▶ _Aim of the exercise_: Repeat everything in the listing exactly, except for the images.
━━ Task data
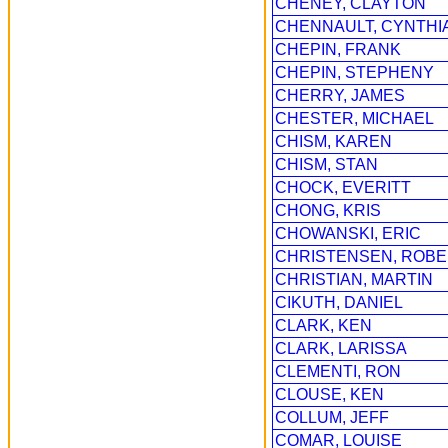
CHENEY, CLAYTON
CHENNAULT, CYNTHI
CHEPIN, FRANK
CHEPIN, STEPHENY
CHERRY, JAMES
CHESTER, MICHAEL
CHISM, KAREN
CHISM, STAN
CHOCK, EVERITT
CHONG, KRIS
CHOWANSKI, ERIC
CHRISTENSEN, ROB
CHRISTIAN, MARTIN
CIKUTH, DANIEL
CLARK, KEN
CLARK, LARISSA
CLEMENTI, RON
CLOUSE, KEN
COLLUM, JEFF
COMAR, LOUISE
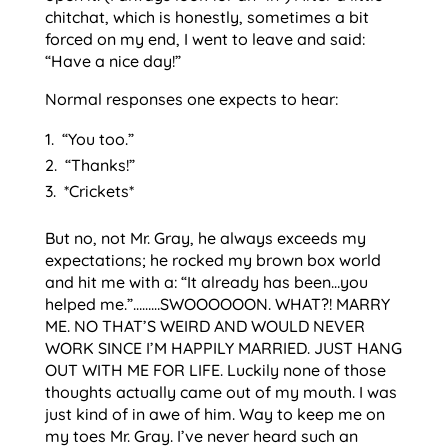
chitchat, which is honestly, sometimes a bit
forced on my end, I went to leave and said:
“Have a nice day!”
Normal responses one expects to hear:
“You too.”
“Thanks!”
*Crickets*
But no, not Mr. Gray, he always exceeds my
expectations; he rocked my brown box world
and hit me with a: “It already has been…you
helped me.”………SWOOOOOON. WHAT?! MARRY
ME. NO THAT’S WEIRD AND WOULD NEVER
WORK SINCE I’M HAPPILY MARRIED. JUST HANG
OUT WITH ME FOR LIFE. Luckily none of those
thoughts actually came out of my mouth. I was
just kind of in awe of him. Way to keep me on
my toes Mr. Gray. I’ve never heard such an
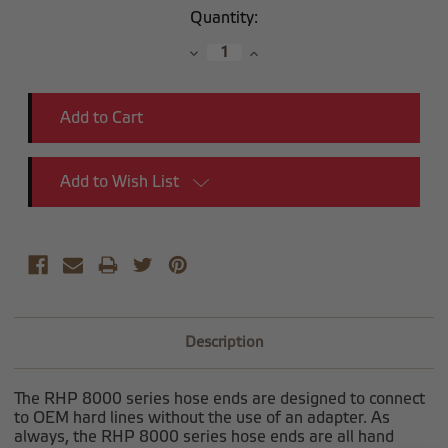
Current
Quantity:
Stock:
Decrease
Increase
Quantity:
Quantity:
Add to Wish List
Description
The RHP 8000 series hose ends are designed to connect
to OEM hard lines without the use of an adapter. As
always, the RHP 8000 series hose ends are all hand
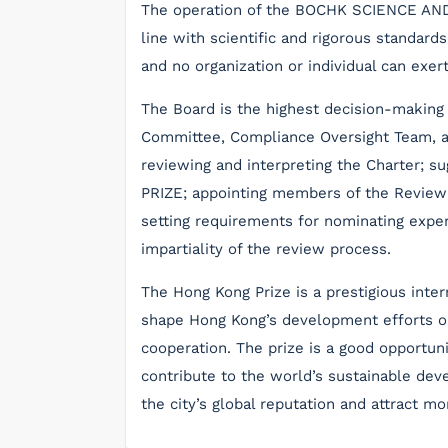
The operation of the BOCHK SCIENCE AN
line with scientific and rigorous standards
and no organization or individual can exer
The Board is the highest decision-making 
Committee, Compliance Oversight Team, an
reviewing and interpreting the Charter; su
PRIZE; appointing members of the Revie
setting requirements for nominating experts
impartiality of the review process.
The Hong Kong Prize is a prestigious inter
shape Hong Kong’s development efforts on
cooperation. The prize is a good opportun
contribute to the world’s sustainable deve
the city’s global reputation and attract mo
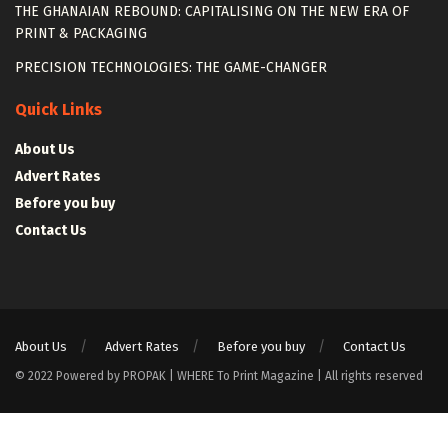
THE GHANAIAN REBOUND: CAPITALISING ON THE NEW ERA OF
PRINT & PACKAGING
PRECISION TECHNOLOGIES: THE GAME-CHANGER
Quick Links
About Us
Advert Rates
Before you buy
Contact Us
About Us
Advert Rates
Before you buy
Contact Us
© 2022 Powered by PROPAK | WHERE To Print Magazine | All rights reserved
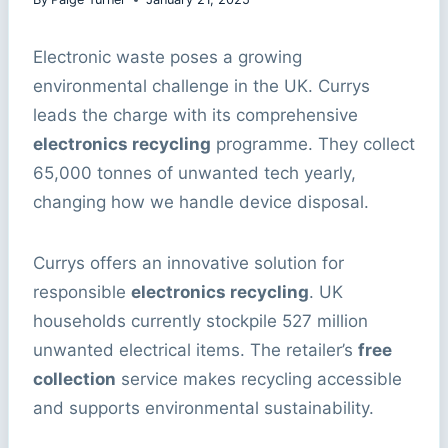
Electronic waste poses a growing
environmental challenge in the UK. Currys
leads the charge with its comprehensive
electronics recycling
programme. They collect
65,000 tonnes of unwanted tech yearly,
changing how we handle device disposal.
Currys offers an innovative solution for
responsible
electronics recycling
. UK
households currently stockpile 527 million
unwanted electrical items. The retailer’s
free
collection
service makes recycling accessible
and supports environmental sustainability.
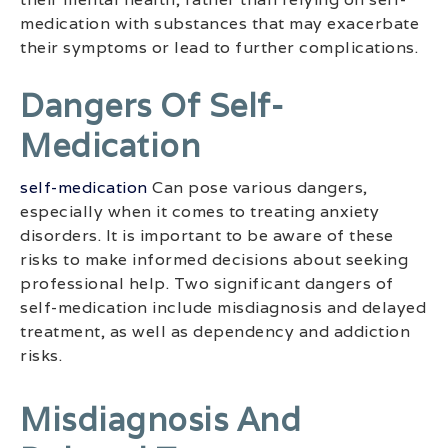
medication with substances that may exacerbate
their symptoms or lead to further complications.
Dangers Of Self-
Medication
self-medication
Can pose various dangers,
especially when it comes to treating anxiety
disorders. It is important to be aware of these
risks to make informed decisions about seeking
professional help. Two significant dangers of
self-medication include misdiagnosis and delayed
treatment, as well as dependency and addiction
risks.
Misdiagnosis And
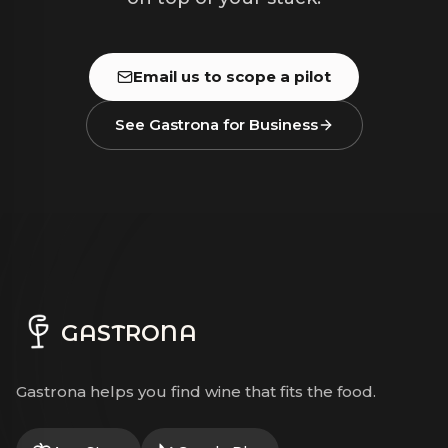
Email us to scope a pilot
See Gastrona for Business
GASTRONA
Gastrona helps you find wine that fits the food.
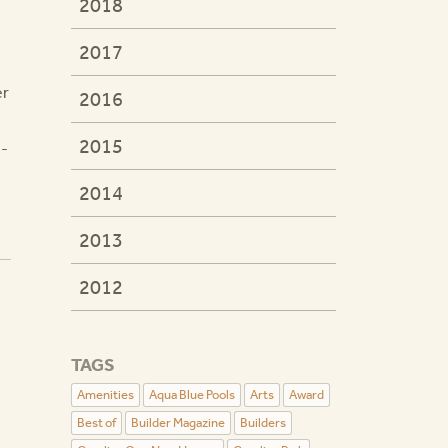
2018
2017
er
2016
2015
 -
2014
2013
2012
TAGS
Amenities
Aqua Blue Pools
Arts
Award
Best of
Builder Magazine
Builders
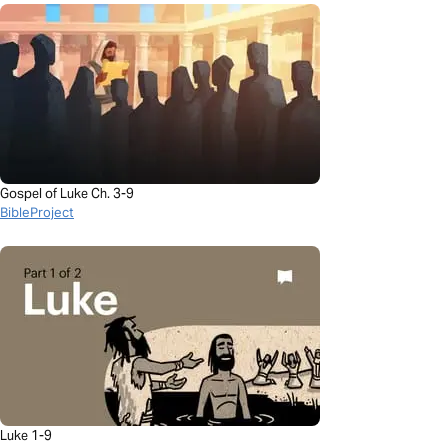
Gospel of Luke Ch. 3-9
BibleProject
Luke 1-9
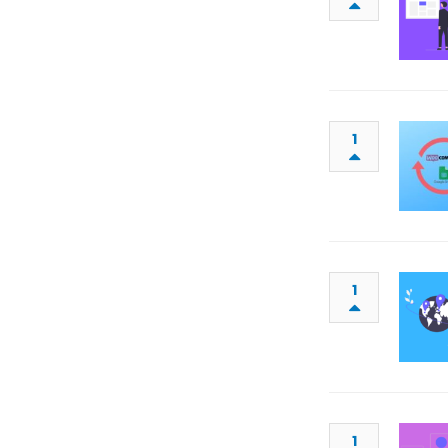
1
1
1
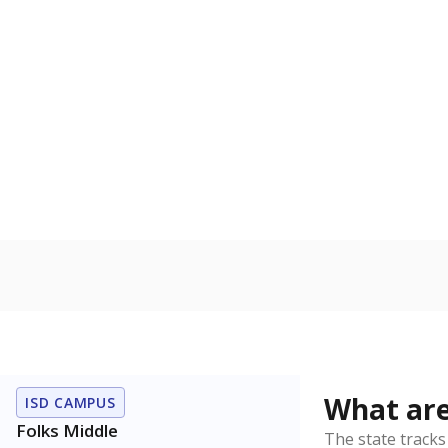
Get a roundup o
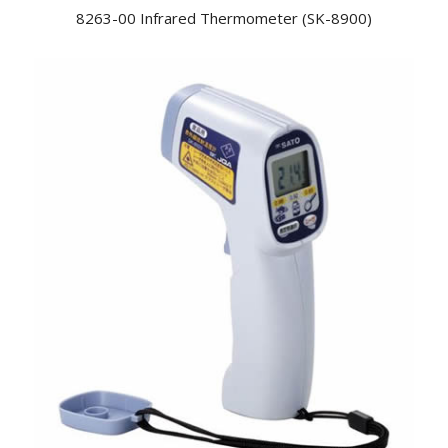
8263-00 Infrared Thermometer (SK-8900)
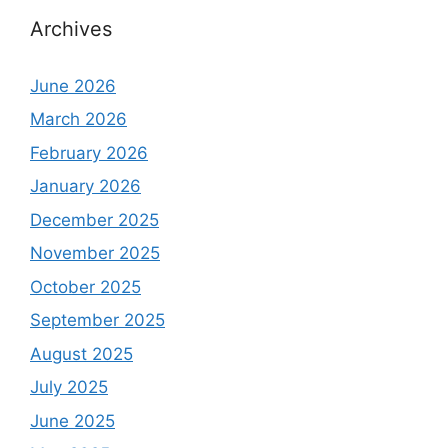
Archives
June 2026
March 2026
February 2026
January 2026
December 2025
November 2025
October 2025
September 2025
August 2025
July 2025
June 2025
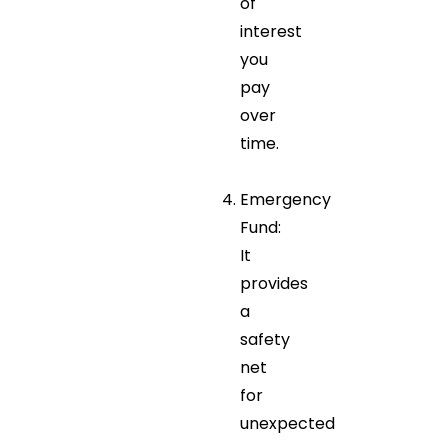
of
interest
you
pay
over
time.
Emergency
Fund:
It
provides
a
safety
net
for
unexpected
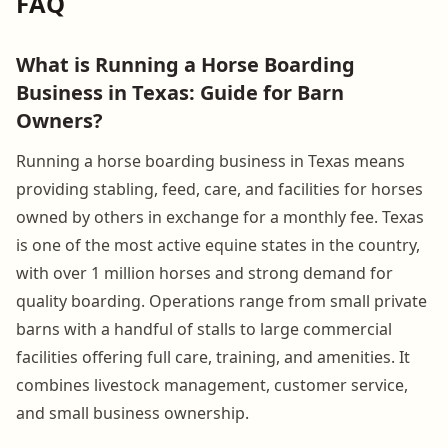
FAQ
What is Running a Horse Boarding
Business in Texas: Guide for Barn
Owners?
Running a horse boarding business in Texas means
providing stabling, feed, care, and facilities for horses
owned by others in exchange for a monthly fee. Texas
is one of the most active equine states in the country,
with over 1 million horses and strong demand for
quality boarding. Operations range from small private
barns with a handful of stalls to large commercial
facilities offering full care, training, and amenities. It
combines livestock management, customer service,
and small business ownership.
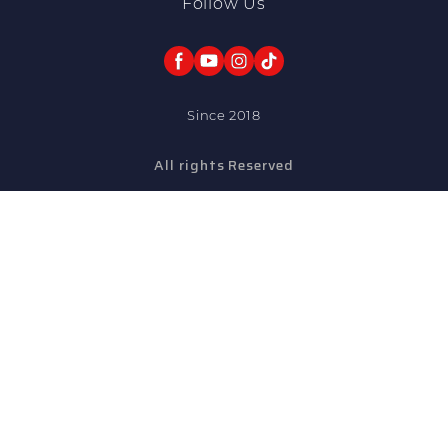
Follow Us
Since 2018
All rights Reserved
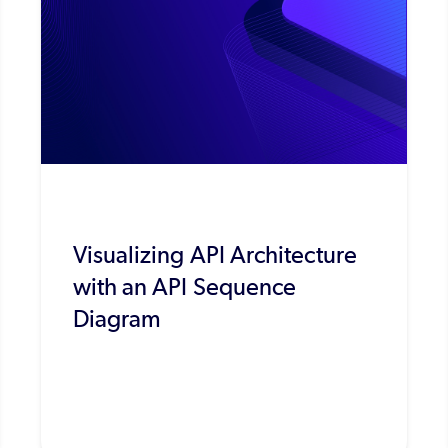
Visualizing API Architecture
with an API Sequence
Diagram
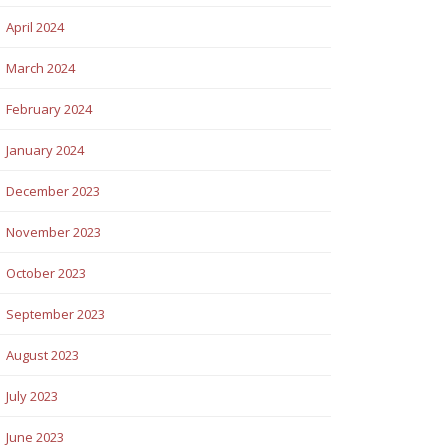
April 2024
March 2024
February 2024
January 2024
December 2023
November 2023
October 2023
September 2023
August 2023
July 2023
June 2023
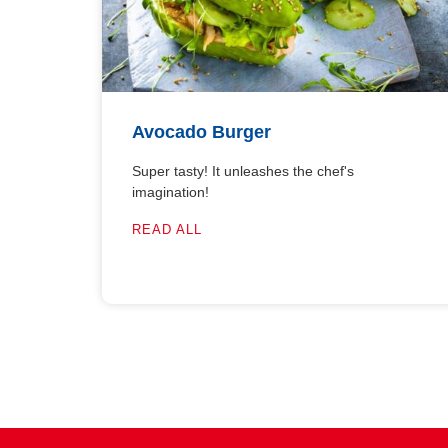
Avocado Burger
Super tasty! It unleashes the chef's
imagination!
READ ALL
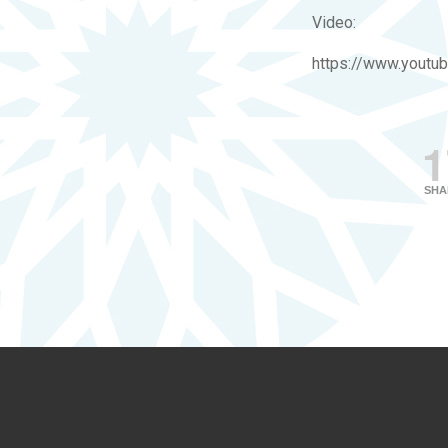
Video:
https://www.yout
1
SHA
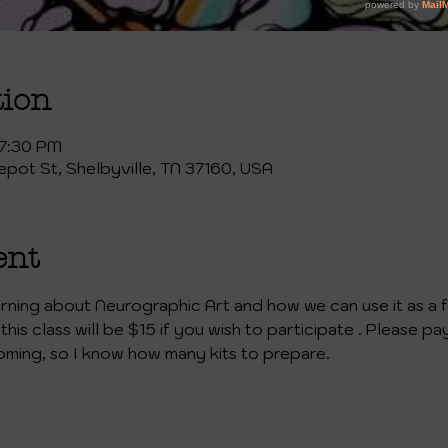
tion
 7:30 PM
Depot St, Shelbyville, TN 37160, USA
ent
learning about Neurographic Art and how we can use it as a 
this class will be $15 if you wish to participate . Please pa
oming, so I know how many kits to prepare.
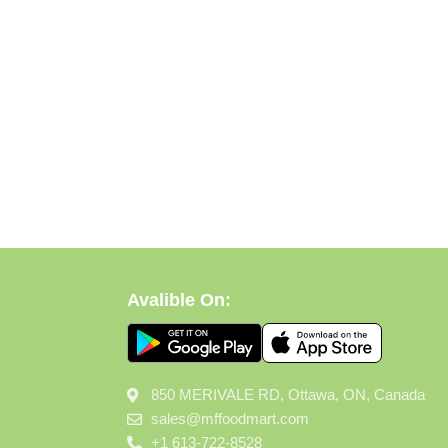
Avalible On:
850 MERIVALE RD, Ottawa, ON, Canada
sales@mffoodmart.com
+1 613-722-8528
━━━━
▶ _Reply to the exercise_:
CHENEY, CLAYTON
CHENNAULT, CYNTHI
CHEPIN, FRANK
CHEPIN, STEPHENY
CHERRY, JAMES
CHESTER, MICHAEL
CHISM, KAREN
CHISM, STAN
CHOCK, EVERITT
CHONG, KRIS
CHOWANSKI, ERIC
CHRISTENSEN, ROB
CHRISTIAN, MARTIN
CIKUTH, DANIEL
CLARK, KEN
CLARK, LARISSA
CLEMENTI, RON
CLOUSE, KEN
COLLUM, JEFF
COMAR, LOUISE
chitchat, which is honestly, sometimes a bit
forced on my end, I went to leave and said:
“Have a nice day!”
Normal responses one expects to hear:
“You too.”
“Thanks!”
*Crickets*
But no, not Mr. Gray, he always exceeds my
expectations; he rocked my brown box world
and hit me with a: “It already has been…you
helped me.”………SWOOOOOON. WHAT?! MARRY
ME. NO THAT’S WEIRD AND WOULD NEVER
WORK SINCE I’M HAPPILY MARRIED. JUST HANG
OUT WITH ME FOR LIFE. Luckily none of those
thoughts actually came out of my mouth. I was
just kind of in awe of him. Way to keep me on
my toes Mr. Gray. I’ve never heard such an
Current
Quantity:
Stock:
Decrease
Increase
Quantity:
Quantity:
Add to Wish List
Description
The RHP 8000 series hose ends are designed to connect
to OEM hard lines without the use of an adapter. As
always, the RHP 8000 series hose ends are all hand
The operation of the BOCHK SCIENCE AN
line with scientific and rigorous standards
and no organization or individual can exer
The Board is the highest decision-making 
Committee, Compliance Oversight Team, an
reviewing and interpreting the Charter; su
PRIZE; appointing members of the Revie
setting requirements for nominating experts
impartiality of the review process.
The Hong Kong Prize is a prestigious inter
shape Hong Kong’s development efforts on
cooperation. The prize is a good opportun
contribute to the world’s sustainable deve
the city’s global reputation and attract mo
THE GHANAIAN REBOUND: CAPITALISING ON THE NEW ERA OF
PRINT & PACKAGING
PRECISION TECHNOLOGIES: THE GAME-CHANGER
Quick Links
About Us
Advert Rates
Before you buy
Contact Us
About Us
Advert Rates
Before you buy
Contact Us
© 2022 Powered by PROPAK | WHERE To Print Magazine | All rights reserved
Electronic waste poses a growing
environmental challenge in the UK. Currys
leads the charge with its comprehensive
electronics recycling
programme. They collect
65,000 tonnes of unwanted tech yearly,
changing how we handle device disposal.
Currys offers an innovative solution for
responsible
electronics recycling
. UK
households currently stockpile 527 million
unwanted electrical items. The retailer’s
free
collection
service makes recycling accessible
and supports environmental sustainability.
medication with substances that may exacerbate
their symptoms or lead to further complications.
Dangers Of Self-
Medication
self-medication
Can pose various dangers,
especially when it comes to treating anxiety
disorders. It is important to be aware of these
risks to make informed decisions about seeking
professional help. Two significant dangers of
self-medication include misdiagnosis and delayed
treatment, as well as dependency and addiction
risks.
Misdiagnosis And
Email us to scope a pilot
See Gastrona for Business
GASTRONA
Gastrona helps you find wine that fits the food.
2018
2017
er
2016
2015
 -
2014
2013
2012
TAGS
Amenities
Aqua Blue Pools
Arts
Award
Best of
Builder Magazine
Builders
Gospel of Luke Ch. 3-9
BibleProject
Luke 1-9
1
1
1
Get a roundup o
8263-00 Infrared Thermometer (SK-8900)
Archives
June 2026
March 2026
February 2026
January 2026
December 2025
November 2025
October 2025
September 2025
August 2025
July 2025
June 2025
of
interest
you
pay
over
time.
Emergency
Fund:
It
provides
a
safety
net
for
unexpected
FAQ
What is Running a Horse Boarding
Business in Texas: Guide for Barn
Owners?
Running a horse boarding business in Texas means
providing stabling, feed, care, and facilities for horses
owned by others in exchange for a monthly fee. Texas
is one of the most active equine states in the country,
with over 1 million horses and strong demand for
quality boarding. Operations range from small private
barns with a handful of stalls to large commercial
facilities offering full care, training, and amenities. It
combines livestock management, customer service,
and small business ownership.
Follow Us
Since 2018
All rights Reserved
Visualizing API Architecture
with an API Sequence
Diagram
April 2024
March 2024
February 2024
January 2024
December 2023
November 2023
October 2023
September 2023
August 2023
July 2023
June 2023
Avocado Burger
Super tasty! It unleashes the chef's
imagination!
READ ALL
Video:
https://www.yout
1
SHA
tion
 7:30 PM
Depot St, Shelbyville, TN 37160, USA
ent
learning about Neurographic Art and how we can use it as a 
this class will be $15 if you wish to participate . Please pa
oming, so I know how many kits to prepare.
Avalible On:
850 MERIVALE RD, Ottawa, ON, Canada
sales@mffoodmart.com
+1 613-722-8528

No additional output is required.